Your job is to return every line in the data holding the string "Global".

[Stored entries]
####################

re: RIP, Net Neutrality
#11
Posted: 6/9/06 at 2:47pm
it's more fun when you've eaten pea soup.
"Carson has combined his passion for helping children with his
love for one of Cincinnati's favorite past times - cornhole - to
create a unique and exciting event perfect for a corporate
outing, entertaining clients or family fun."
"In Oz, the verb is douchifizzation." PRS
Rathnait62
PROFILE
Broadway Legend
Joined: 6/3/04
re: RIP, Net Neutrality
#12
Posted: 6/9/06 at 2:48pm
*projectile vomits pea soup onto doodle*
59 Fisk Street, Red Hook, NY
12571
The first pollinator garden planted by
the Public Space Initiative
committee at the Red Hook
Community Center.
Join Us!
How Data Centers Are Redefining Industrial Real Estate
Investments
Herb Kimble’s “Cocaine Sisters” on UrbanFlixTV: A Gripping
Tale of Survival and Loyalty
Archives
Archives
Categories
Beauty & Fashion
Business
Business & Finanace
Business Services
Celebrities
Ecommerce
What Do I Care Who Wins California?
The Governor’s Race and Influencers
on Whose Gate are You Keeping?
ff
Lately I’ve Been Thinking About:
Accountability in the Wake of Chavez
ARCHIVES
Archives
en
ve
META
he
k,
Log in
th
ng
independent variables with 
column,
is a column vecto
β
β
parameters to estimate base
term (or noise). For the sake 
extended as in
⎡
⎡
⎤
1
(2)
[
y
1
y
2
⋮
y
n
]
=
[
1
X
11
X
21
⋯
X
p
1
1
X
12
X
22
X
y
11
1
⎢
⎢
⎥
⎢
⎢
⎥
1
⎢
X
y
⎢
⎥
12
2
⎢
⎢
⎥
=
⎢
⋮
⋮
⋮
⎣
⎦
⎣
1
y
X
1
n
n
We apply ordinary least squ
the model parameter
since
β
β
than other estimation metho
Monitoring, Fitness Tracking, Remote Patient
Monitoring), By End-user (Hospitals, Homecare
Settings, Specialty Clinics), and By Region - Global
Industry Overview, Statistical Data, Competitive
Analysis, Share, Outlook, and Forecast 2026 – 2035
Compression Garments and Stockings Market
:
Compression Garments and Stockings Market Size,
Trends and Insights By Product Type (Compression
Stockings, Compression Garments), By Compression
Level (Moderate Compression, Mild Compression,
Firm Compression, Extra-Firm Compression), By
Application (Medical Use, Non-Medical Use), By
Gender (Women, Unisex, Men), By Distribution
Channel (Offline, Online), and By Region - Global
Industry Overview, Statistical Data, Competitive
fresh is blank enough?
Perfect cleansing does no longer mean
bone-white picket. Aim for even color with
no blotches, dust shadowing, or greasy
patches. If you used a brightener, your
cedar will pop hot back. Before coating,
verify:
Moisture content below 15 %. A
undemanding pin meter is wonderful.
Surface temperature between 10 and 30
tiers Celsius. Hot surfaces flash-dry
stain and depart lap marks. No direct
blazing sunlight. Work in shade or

####################

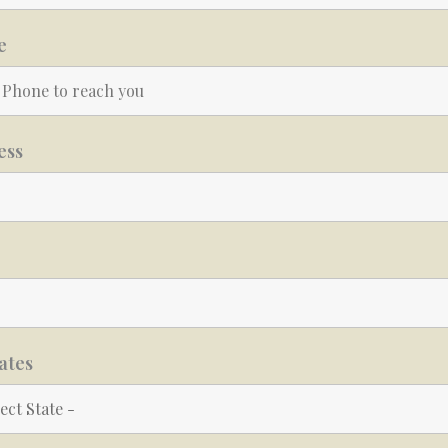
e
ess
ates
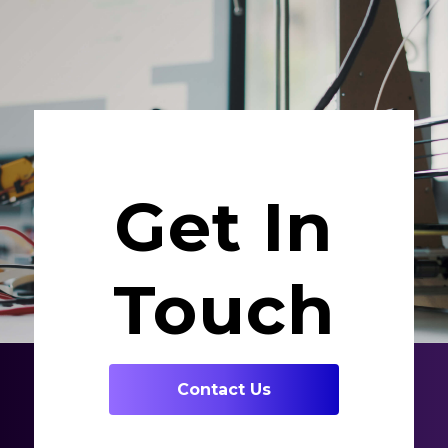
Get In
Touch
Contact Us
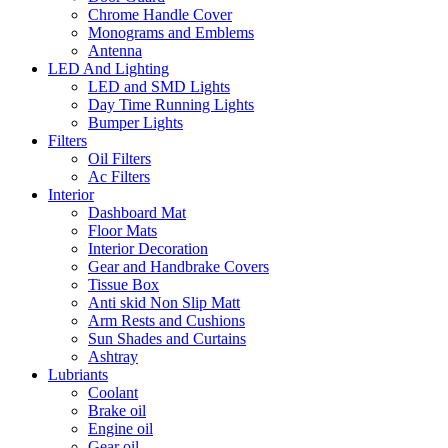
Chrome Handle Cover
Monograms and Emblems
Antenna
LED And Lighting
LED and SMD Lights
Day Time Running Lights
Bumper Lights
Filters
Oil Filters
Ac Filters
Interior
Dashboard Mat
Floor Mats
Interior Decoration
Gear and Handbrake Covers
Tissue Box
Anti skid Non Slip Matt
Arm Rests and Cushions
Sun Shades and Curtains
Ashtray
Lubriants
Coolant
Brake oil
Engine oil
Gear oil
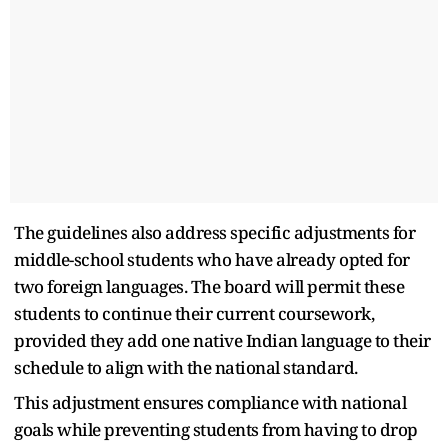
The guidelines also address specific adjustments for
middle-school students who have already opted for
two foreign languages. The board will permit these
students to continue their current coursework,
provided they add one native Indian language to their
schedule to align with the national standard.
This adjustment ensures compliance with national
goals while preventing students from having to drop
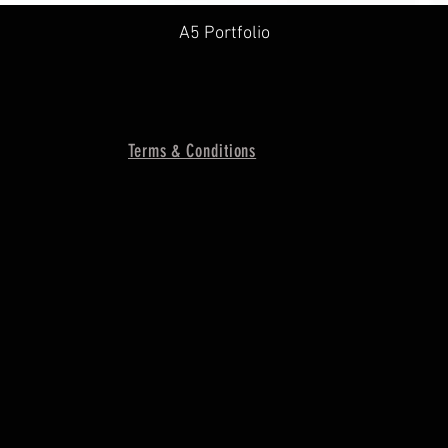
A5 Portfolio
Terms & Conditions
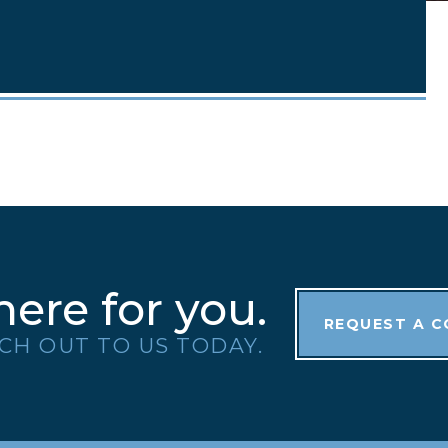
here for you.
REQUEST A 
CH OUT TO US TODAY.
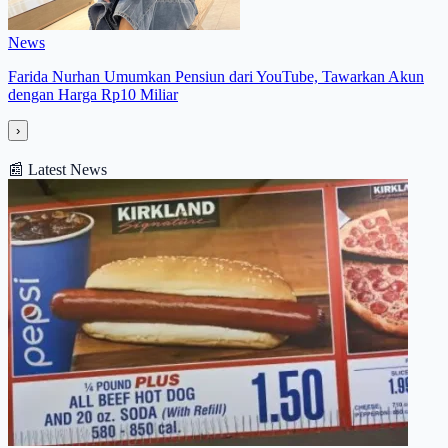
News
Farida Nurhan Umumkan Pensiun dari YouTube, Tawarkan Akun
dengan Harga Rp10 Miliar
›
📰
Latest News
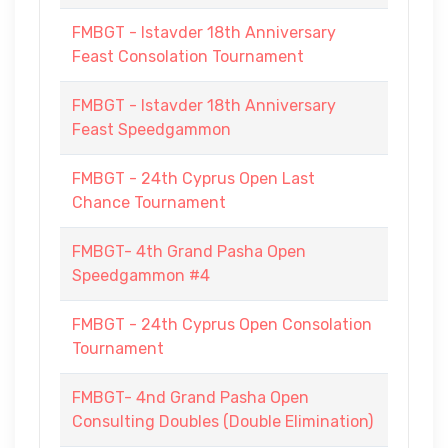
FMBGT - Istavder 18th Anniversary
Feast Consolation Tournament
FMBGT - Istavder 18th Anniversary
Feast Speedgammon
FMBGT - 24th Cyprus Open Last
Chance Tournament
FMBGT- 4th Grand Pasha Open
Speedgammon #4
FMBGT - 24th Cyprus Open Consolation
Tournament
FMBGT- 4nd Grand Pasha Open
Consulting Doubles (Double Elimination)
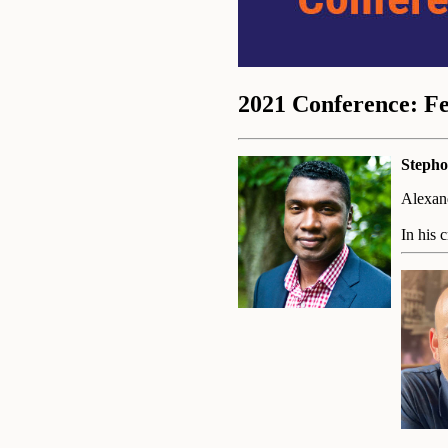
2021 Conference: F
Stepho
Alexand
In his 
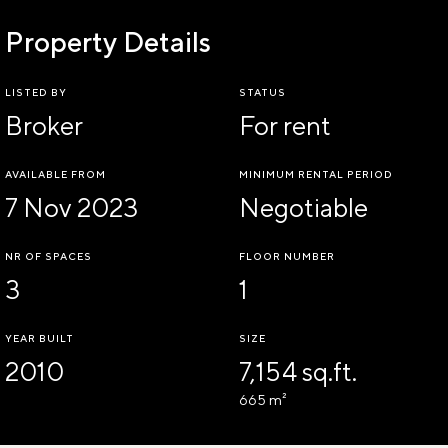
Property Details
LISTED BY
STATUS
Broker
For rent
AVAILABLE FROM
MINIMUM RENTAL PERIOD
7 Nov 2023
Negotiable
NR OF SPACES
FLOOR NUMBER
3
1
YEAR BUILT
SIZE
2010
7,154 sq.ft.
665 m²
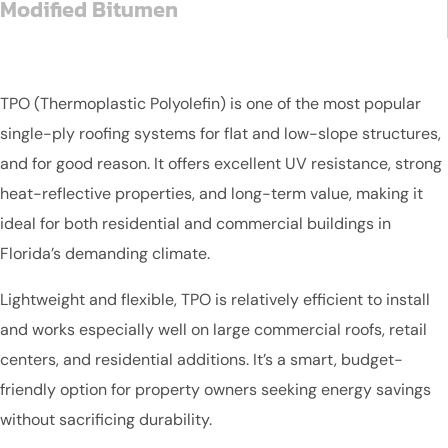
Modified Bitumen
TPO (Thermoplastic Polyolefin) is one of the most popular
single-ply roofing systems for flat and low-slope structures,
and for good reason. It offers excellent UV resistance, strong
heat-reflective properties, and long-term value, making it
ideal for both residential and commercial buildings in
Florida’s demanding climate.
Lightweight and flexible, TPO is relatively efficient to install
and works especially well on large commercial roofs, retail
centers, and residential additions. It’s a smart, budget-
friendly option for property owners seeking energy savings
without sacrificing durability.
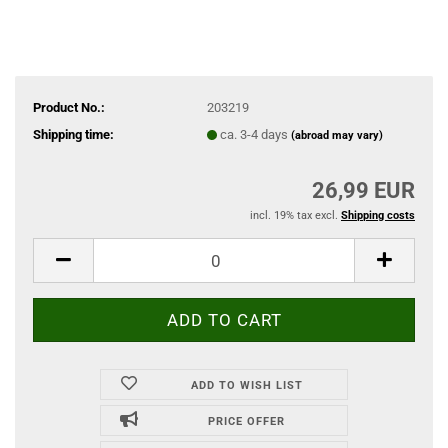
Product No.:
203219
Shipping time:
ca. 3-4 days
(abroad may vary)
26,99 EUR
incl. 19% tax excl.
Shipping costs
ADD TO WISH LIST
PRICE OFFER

####################

RESULT
Settings, Specialty Clinics), and By Region - Global
Channel (Offline, Online), and By Region - Global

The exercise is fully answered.